Knights and squares
I’ve been a fairly serious chess player throughout my life and I used to compete in international level when I was younger. I’ve had a few game ideas related to chess and Knight Squares is the first one that came to life.
The idea to Knight Squares came from the mathematical problem called Knight’s Tour. Knight Tour is a tour a knight takes to visit each square of a chess board once, and only once. There are several mathematical articles on the subject but I won’t go too into much detail on those.
I wanted to make a simple game based on the movement of knights. I implemented a 5×5 chess board which seemed to be the perfect size for the iPhone screen and also provides a total of 1728 different knight’s tour variations. My original idea for a game was to make the player move around the board, collecting objects and avoiding illegal squares that moved around randomly.
How the game worked was that the white circles were collectables and the red crosses were unavailable squares. The red bar at the top was health bar, that was diminished if you didn’t collect the white circles in time or if you accidentally collected a red one. You can see the faint progress bar inside the circles.
Now this game wasn’t too bad, but I quickly realised it was WAY too complicated for unexperienced chess players.
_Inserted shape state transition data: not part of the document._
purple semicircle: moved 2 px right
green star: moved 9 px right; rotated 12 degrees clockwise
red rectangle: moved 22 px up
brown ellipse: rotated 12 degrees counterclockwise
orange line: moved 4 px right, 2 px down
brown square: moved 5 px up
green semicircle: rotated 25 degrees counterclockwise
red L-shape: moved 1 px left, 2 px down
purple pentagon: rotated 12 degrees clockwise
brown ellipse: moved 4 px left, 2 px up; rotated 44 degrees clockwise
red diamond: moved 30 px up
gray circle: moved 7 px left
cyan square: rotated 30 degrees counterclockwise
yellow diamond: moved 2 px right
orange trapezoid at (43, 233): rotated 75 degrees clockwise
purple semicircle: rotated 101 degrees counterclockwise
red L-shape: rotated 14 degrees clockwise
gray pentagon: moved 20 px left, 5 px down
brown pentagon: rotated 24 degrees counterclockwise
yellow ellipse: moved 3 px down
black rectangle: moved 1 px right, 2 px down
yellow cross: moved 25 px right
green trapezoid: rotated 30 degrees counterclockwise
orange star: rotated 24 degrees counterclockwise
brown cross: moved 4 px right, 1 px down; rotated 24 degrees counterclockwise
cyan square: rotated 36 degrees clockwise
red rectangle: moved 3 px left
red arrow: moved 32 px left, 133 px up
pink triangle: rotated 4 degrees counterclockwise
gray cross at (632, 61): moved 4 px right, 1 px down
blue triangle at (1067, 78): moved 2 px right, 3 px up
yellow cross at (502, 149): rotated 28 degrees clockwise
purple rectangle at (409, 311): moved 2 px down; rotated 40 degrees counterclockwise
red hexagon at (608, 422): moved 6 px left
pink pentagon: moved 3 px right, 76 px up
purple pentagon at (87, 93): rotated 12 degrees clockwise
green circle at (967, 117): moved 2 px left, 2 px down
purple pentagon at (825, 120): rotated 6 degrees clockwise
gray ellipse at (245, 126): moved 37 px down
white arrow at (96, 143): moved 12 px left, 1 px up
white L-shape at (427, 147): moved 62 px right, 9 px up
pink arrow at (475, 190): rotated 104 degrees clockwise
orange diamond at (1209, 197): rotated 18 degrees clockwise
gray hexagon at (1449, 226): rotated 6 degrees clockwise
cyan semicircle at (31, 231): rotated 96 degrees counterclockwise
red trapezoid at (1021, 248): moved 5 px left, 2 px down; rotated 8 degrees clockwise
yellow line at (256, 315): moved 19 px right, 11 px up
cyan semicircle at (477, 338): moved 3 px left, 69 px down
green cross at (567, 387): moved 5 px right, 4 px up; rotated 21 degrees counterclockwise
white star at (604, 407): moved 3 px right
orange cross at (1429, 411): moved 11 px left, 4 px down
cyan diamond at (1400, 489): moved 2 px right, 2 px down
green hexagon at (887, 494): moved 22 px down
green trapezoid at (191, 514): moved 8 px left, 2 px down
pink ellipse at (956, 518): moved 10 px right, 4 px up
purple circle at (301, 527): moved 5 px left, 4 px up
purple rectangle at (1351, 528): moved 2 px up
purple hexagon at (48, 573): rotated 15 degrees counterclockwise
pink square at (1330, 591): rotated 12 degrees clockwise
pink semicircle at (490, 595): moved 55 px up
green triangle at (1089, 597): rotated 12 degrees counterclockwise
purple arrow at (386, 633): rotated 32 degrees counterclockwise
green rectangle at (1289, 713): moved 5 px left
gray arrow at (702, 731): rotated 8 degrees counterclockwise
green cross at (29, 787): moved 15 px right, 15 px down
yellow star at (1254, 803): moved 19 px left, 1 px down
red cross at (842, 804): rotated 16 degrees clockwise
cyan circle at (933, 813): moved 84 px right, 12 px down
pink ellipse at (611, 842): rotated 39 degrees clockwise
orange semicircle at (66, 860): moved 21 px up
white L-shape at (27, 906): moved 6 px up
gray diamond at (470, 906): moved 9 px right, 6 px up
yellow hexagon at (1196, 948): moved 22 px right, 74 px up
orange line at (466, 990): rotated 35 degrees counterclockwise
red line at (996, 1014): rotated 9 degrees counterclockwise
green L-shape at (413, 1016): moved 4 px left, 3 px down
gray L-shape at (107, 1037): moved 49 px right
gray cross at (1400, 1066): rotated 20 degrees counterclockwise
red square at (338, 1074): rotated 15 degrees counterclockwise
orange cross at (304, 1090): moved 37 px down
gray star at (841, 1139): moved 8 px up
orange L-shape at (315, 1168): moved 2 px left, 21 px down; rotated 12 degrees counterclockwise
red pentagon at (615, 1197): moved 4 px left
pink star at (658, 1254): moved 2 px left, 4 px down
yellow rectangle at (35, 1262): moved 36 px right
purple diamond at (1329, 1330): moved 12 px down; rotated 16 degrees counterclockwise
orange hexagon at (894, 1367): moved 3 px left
I even had a 9-part tutorial explaining how the knight moves and all, but people failed to understand the game and it was not fun at all. Just when they were about to reach a white circle, the timer ran out and it disappeared.
Due to life(tm) and lack of resources at the time, I decided to leave this game to a prototype phase to wait for better times. Until very recently, about 4 months after finishing the initial prototype, I started talking with a 2D vector artist on #indieteamup (@octrion on Twitter, check him out!) who was looking for new projects for his portfolio. I was going through my prototypes and realised that Knight Squares could look really cool with minimalistic vector graphics. I told him about the idea and already the next day I had all new assets for the game. I also realised I’d have to make the game way simpler, so I made the game only have one target at a time that doesn’t disappear until you collect it, and to have unavailable squares that change their location randomly. In addition to this, there is no health bar anymore but a simple 30-second timer which marks the length of the game. Collecting targets gives players a second of extra time. I really like the outcome of the game and I think it offers a cool challenge for experienced chess players but also teaches beginning chess players to think a couple moves ahead. Knight Squares will be available on AppStore for free!